Conference Working Groups
The Assistant Secretary of the Army for Installations and Environment commissioned and distributed background reports compiled by RAND and PricewaterhouseCoopers that were designed to focus conference discussion on private sector involvement in three major areas of U.S. and U.K. interest:
Housing and other base facilities,
Base operations and services, and
Conference participants broke up into three small working groups, each dedicated to discussing one of the three areas of interest and comparing U.S.-U.K. experiences with privatization. Each working group attempted to determine which areas are appropriate for privatization and focused on strategic approaches to public-private partnerships. The groups also pondered obstacles and ways to overcome them.
The three working groups presented their findings to the entire assembly in closing plenary sessions.
In the concluding sessions of the conference, participants raised common issues and themes across the three areas of interest.
Appropriate Activities for Privatization: Although it proved difficult to draw a dividing line between military, civilian, and contractor functions, each working group agreed that a strategic approach was needed to integrate contractor, civilian, and military operations, particularly in deployed environments.
How Public-Private Partnerships Can Be Established: To make effective use of private sector providers, adversarial contracting relationships must be replaced by long-term partnerships based on common goals. Conference participants recommended changes in the current contract design process. They also recommended that contract requirements be defined in terms of outcomes or outputs rather than inputs and placed emphasis on establishing performance metrics, including measures of customer satisfaction, and linking them to contract incentives. Participants also thought that the government should share gains associated with cost reductions and performance improvements with contractors. They disagreed, however, about whether such changes would require regulatory reform or if cultural changes would be sufficient.
Creating Incentives for Privatization. Conference participants explored some of the reasons why the United Kingdom has made more use than the United States of privatizing military support functions. Many felt that DoD leadership had not yet secured the full support of senior military leaders, government civilian employees, and political leaders in Congress to proceed with innovative privatization deals.

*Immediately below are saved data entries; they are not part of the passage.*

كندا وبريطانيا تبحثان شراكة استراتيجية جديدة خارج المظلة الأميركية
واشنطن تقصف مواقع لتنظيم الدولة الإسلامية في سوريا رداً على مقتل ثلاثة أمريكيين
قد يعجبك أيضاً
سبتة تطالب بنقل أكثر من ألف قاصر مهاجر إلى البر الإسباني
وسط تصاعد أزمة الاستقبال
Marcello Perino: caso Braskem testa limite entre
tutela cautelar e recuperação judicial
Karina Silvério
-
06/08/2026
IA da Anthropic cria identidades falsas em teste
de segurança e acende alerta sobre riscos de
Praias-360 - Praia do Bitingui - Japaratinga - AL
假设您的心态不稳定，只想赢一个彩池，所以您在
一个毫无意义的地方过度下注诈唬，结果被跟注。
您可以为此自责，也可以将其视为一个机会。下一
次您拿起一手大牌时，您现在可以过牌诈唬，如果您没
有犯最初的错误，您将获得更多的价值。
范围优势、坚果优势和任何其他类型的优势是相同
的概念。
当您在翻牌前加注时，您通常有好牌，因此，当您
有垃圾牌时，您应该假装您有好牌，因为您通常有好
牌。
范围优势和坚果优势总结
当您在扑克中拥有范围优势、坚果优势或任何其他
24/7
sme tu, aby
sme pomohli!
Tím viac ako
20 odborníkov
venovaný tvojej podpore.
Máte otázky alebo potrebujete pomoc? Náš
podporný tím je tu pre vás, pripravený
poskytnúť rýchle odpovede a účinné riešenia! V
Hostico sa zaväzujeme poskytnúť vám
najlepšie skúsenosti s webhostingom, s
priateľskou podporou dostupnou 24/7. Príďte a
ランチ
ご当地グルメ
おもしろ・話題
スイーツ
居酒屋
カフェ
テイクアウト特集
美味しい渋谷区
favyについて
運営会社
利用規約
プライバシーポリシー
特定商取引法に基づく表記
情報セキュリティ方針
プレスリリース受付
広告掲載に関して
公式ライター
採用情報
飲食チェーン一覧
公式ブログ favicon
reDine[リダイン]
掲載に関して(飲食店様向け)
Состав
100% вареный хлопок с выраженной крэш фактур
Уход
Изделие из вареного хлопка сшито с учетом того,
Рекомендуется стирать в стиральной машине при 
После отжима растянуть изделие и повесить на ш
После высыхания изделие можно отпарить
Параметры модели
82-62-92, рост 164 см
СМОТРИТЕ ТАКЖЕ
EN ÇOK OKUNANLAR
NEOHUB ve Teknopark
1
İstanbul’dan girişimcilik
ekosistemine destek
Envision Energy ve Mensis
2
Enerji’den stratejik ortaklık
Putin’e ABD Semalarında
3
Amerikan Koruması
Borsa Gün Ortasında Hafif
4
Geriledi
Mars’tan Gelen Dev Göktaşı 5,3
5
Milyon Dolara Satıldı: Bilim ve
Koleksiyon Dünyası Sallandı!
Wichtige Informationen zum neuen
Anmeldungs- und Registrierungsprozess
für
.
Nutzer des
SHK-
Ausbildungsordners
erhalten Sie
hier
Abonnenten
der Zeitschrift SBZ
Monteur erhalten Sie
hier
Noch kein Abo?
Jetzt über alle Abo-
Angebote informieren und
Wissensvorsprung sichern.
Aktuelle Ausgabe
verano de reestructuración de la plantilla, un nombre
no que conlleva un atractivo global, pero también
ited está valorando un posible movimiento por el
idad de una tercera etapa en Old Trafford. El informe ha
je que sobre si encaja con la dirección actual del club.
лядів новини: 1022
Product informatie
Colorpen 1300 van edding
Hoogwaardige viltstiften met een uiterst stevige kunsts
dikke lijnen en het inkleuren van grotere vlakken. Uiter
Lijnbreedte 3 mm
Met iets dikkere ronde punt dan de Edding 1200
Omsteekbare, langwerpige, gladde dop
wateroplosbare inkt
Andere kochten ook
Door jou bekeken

Participations made suggestions for increasing support from these quarters and creating internal organizational incentives.
Some of the incentives they recommended included:
introducing improved accounting systems,
using working capital funds to create financial incentives for privatization,
allowing commanders to keep some of the savings from privatization,
designing pilot projects to test new methods and demonstrate success,
sharing best practices and lessons learned, and
educating commanders and contracting officers about how to design and manage innovative contracts.
Participants agreed that the conference provided a valuable forum for exchanging ideas, learning from each other's experience, and discussing common problems. As a result of the conference, U.S. Army participants resolved to, among other things, establish a permanent, ongoing forum, develop new forms of contracting for privatization, and pursue a strategic vision for privatization that includes garnering support from key military commanders and political leaders.